1

I have a series of large, flat text files that I need to parse in order insert into a SQL database. Each record spans multiple lines and consists of about a hundred fixed-length fields. I am trying to figure out how to efficiently parse them without loading the entire file into memory.

Each record starts with a numeric "1" as the first character on a new line (though not every line that starts with "1" is a new record) and terminates many lines later with a series of 20 spaces. While each field is fixed-width, each record is variable-length because it may or may not contain several optional fields.

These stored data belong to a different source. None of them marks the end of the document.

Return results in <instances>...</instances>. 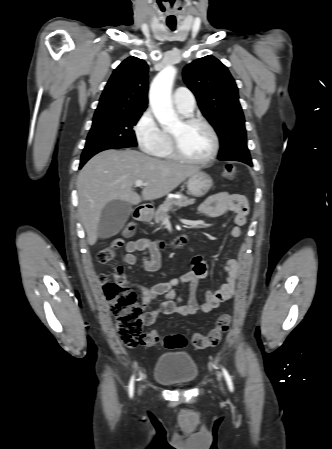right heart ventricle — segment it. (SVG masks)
Segmentation results:
<instances>
[{
  "label": "right heart ventricle",
  "instance_id": "1",
  "mask_svg": "<svg viewBox=\"0 0 332 449\" xmlns=\"http://www.w3.org/2000/svg\"><path fill=\"white\" fill-rule=\"evenodd\" d=\"M165 143L163 146L159 149V151L155 154L158 157L166 158V159H174L175 156L172 152L171 143H170V137L168 134H166Z\"/></svg>",
  "mask_w": 332,
  "mask_h": 449
}]
</instances>
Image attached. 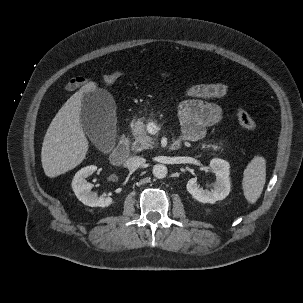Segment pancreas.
I'll list each match as a JSON object with an SVG mask.
<instances>
[{
    "instance_id": "cf45deb5",
    "label": "pancreas",
    "mask_w": 303,
    "mask_h": 303,
    "mask_svg": "<svg viewBox=\"0 0 303 303\" xmlns=\"http://www.w3.org/2000/svg\"><path fill=\"white\" fill-rule=\"evenodd\" d=\"M144 121V118H140L132 126V150L136 152L153 148L155 143L154 139L147 135ZM202 148H211L213 151L222 150V147L217 144H202Z\"/></svg>"
}]
</instances>
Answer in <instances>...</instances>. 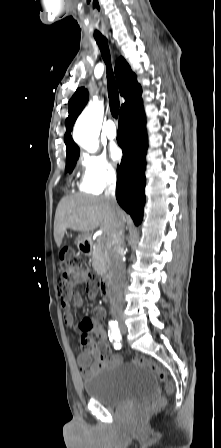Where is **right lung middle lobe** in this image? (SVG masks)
Here are the masks:
<instances>
[{"mask_svg": "<svg viewBox=\"0 0 221 448\" xmlns=\"http://www.w3.org/2000/svg\"><path fill=\"white\" fill-rule=\"evenodd\" d=\"M79 158V153L70 155L66 157V168L65 171L71 173L76 165Z\"/></svg>", "mask_w": 221, "mask_h": 448, "instance_id": "right-lung-middle-lobe-1", "label": "right lung middle lobe"}]
</instances>
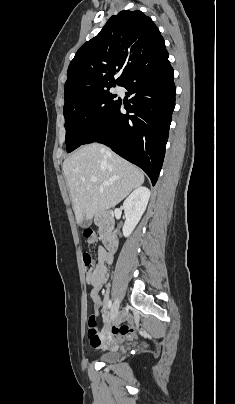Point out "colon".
<instances>
[{"mask_svg":"<svg viewBox=\"0 0 235 404\" xmlns=\"http://www.w3.org/2000/svg\"><path fill=\"white\" fill-rule=\"evenodd\" d=\"M85 237L90 243H93L97 240V236L95 232L91 229L85 231ZM84 268L87 272H91L95 266V258L89 251H84L82 254ZM88 327L89 329L95 333L97 328V317L95 314L90 315L88 319Z\"/></svg>","mask_w":235,"mask_h":404,"instance_id":"colon-1","label":"colon"}]
</instances>
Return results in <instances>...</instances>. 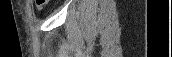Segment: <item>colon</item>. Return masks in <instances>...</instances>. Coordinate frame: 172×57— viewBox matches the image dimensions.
<instances>
[{
	"label": "colon",
	"mask_w": 172,
	"mask_h": 57,
	"mask_svg": "<svg viewBox=\"0 0 172 57\" xmlns=\"http://www.w3.org/2000/svg\"><path fill=\"white\" fill-rule=\"evenodd\" d=\"M37 6L39 9H42L43 6L47 3V0H36Z\"/></svg>",
	"instance_id": "5ec220e1"
}]
</instances>
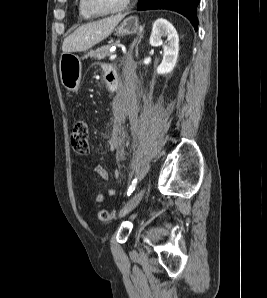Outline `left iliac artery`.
Returning <instances> with one entry per match:
<instances>
[{
  "label": "left iliac artery",
  "instance_id": "1",
  "mask_svg": "<svg viewBox=\"0 0 267 298\" xmlns=\"http://www.w3.org/2000/svg\"><path fill=\"white\" fill-rule=\"evenodd\" d=\"M136 184H137V178H135L132 181V184L130 185V187L128 189L127 196H130L133 193V191L135 190Z\"/></svg>",
  "mask_w": 267,
  "mask_h": 298
}]
</instances>
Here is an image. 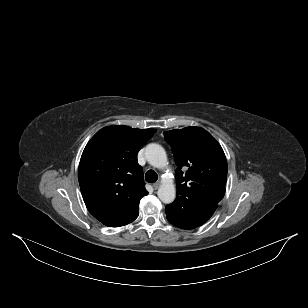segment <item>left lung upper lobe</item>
I'll use <instances>...</instances> for the list:
<instances>
[{
    "mask_svg": "<svg viewBox=\"0 0 308 308\" xmlns=\"http://www.w3.org/2000/svg\"><path fill=\"white\" fill-rule=\"evenodd\" d=\"M176 169L177 197L165 213L186 217L215 207L225 194L227 160L216 139L199 127L164 132Z\"/></svg>",
    "mask_w": 308,
    "mask_h": 308,
    "instance_id": "1",
    "label": "left lung upper lobe"
}]
</instances>
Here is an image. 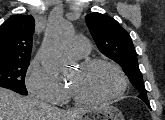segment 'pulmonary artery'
Here are the masks:
<instances>
[{"label": "pulmonary artery", "mask_w": 165, "mask_h": 120, "mask_svg": "<svg viewBox=\"0 0 165 120\" xmlns=\"http://www.w3.org/2000/svg\"><path fill=\"white\" fill-rule=\"evenodd\" d=\"M89 51V42L82 37H75L67 45V52L75 58H82L86 56Z\"/></svg>", "instance_id": "obj_1"}]
</instances>
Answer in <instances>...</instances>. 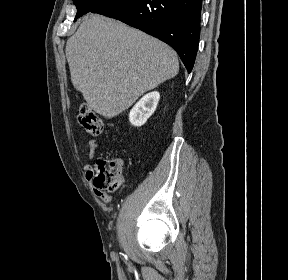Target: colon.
Wrapping results in <instances>:
<instances>
[{"label": "colon", "mask_w": 288, "mask_h": 280, "mask_svg": "<svg viewBox=\"0 0 288 280\" xmlns=\"http://www.w3.org/2000/svg\"><path fill=\"white\" fill-rule=\"evenodd\" d=\"M78 120L85 131L92 136H98L103 131L101 119L87 104L80 106ZM122 168L121 159H99L94 167V185L101 189L115 191L122 182Z\"/></svg>", "instance_id": "1"}]
</instances>
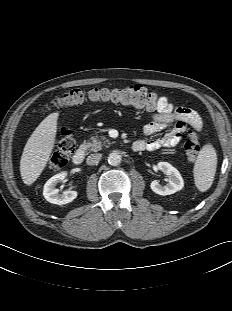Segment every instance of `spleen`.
Returning <instances> with one entry per match:
<instances>
[{
  "label": "spleen",
  "instance_id": "obj_1",
  "mask_svg": "<svg viewBox=\"0 0 232 311\" xmlns=\"http://www.w3.org/2000/svg\"><path fill=\"white\" fill-rule=\"evenodd\" d=\"M217 168V154L211 144L204 145L194 164L193 174L197 189L207 191L213 181Z\"/></svg>",
  "mask_w": 232,
  "mask_h": 311
}]
</instances>
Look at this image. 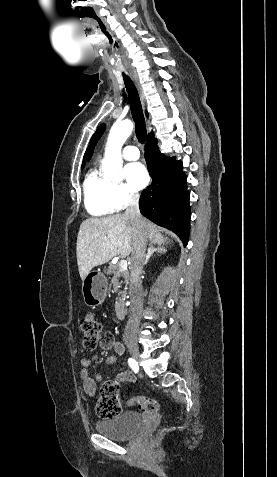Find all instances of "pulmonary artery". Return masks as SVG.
<instances>
[{"mask_svg": "<svg viewBox=\"0 0 277 477\" xmlns=\"http://www.w3.org/2000/svg\"><path fill=\"white\" fill-rule=\"evenodd\" d=\"M123 157L127 160H137L140 156L139 150L135 146H126L122 151Z\"/></svg>", "mask_w": 277, "mask_h": 477, "instance_id": "1", "label": "pulmonary artery"}]
</instances>
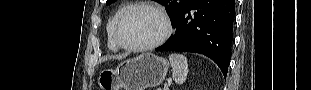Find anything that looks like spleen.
I'll use <instances>...</instances> for the list:
<instances>
[{"mask_svg":"<svg viewBox=\"0 0 311 90\" xmlns=\"http://www.w3.org/2000/svg\"><path fill=\"white\" fill-rule=\"evenodd\" d=\"M169 61L173 70V79L177 84H183L188 75V60L184 55L171 54Z\"/></svg>","mask_w":311,"mask_h":90,"instance_id":"obj_1","label":"spleen"}]
</instances>
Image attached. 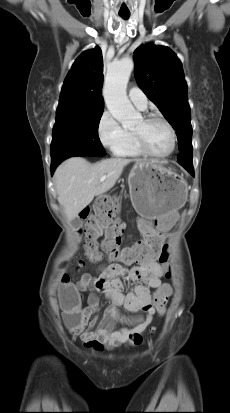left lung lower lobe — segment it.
<instances>
[{
    "label": "left lung lower lobe",
    "mask_w": 230,
    "mask_h": 413,
    "mask_svg": "<svg viewBox=\"0 0 230 413\" xmlns=\"http://www.w3.org/2000/svg\"><path fill=\"white\" fill-rule=\"evenodd\" d=\"M183 167H184L189 173H191V174L194 176L193 166L184 165Z\"/></svg>",
    "instance_id": "0a47b994"
}]
</instances>
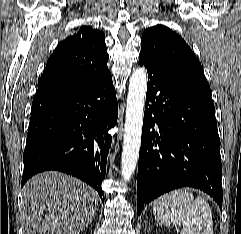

So I've been using "...20 spaces...\n1" as a record delimiter.

I've been trying to work with something like this to process 1kb at a time:

def read_in_chunks(file_object, chunk_size):
    while True:
        data = file_object.read(chunk_size)
        if not data:
            break
        yield data

file = open('test.txt')
for piece in read_in_chunks(file, chunk_size=1024):
   # Do stuff

However, the problem I'm running into is when a single record spans multiple chunks. Am I overlooking an obvious design pattern? This problem would seem to be somewhat common. Thanks!

jamieb
  • 9,847
  • 14
  • 48
  • 63
  • okay, i re-read the question...why not parse the file once just as a read-through to get the end of record positions of all records...then come back through feeding those values to your chunk size – RobotHumans Nov 15 '11 at 03:54
  • @aking1012: Thanks. That's the approach I've been working with since I wrote this question. However, reading a byte at a time takes forever and reading more than one byte at a time still leaves me with the problem of data spanning multiple chunks. I'm sure there's an obvious solution right in front of me. – jamieb Nov 15 '11 at 03:57
  • yeah, if you read two chunks at a time...then problem solved. in C it would be implemented as a circular buffer. i haven't seen a fast circular buffer implementation other than reading two chunks and winging it for python. if you go with the two chunks at a time, using rstrip/lstrip and getting the size difference might be effective...but I haven't load tested it. – RobotHumans Nov 15 '11 at 04:24
  • Two chunks won't work either, if a record can be longer than a single chunk. A 1026-byte record that starts on the last byte of a chunk will entirely span the next chunk and also the first byte of a *third* chunk. But reading the file in 1024-byte chunks is silly anyway, unless your system has *very* little memory. – rob mayoff Nov 15 '11 at 04:31
  • @robmayoff if you're only looking for the termination points...the record size doesn't matter any more...the size of the terminator does. then you tune your chunk size to memory size. just my opinion. on the how large is the file thing, when I hear large flat text file migrate to sql, i think financial institution with a many GB file – RobotHumans Nov 15 '11 at 04:58
  • I see... but if it's many GB in size, why would I want to read the entire file twice to load it? – rob mayoff Nov 15 '11 at 04:59

1 Answers1

3
def recordsFromFile(inputFile):
    record = ''
    terminator = ' ' * 20
    for line in inputFile:
        if line.startswith('1') and record.endswith(terminator):
            yield record
            record = ''
        record += line
    yield record

inputFile = open('test.txt')
for record in recordsFromFile(inputFile):
    # Do stuff

BTW, file is a built-in function. It's bad style to change its value.

rob mayoff
  • 375,296
  • 67
  • 796
  • 848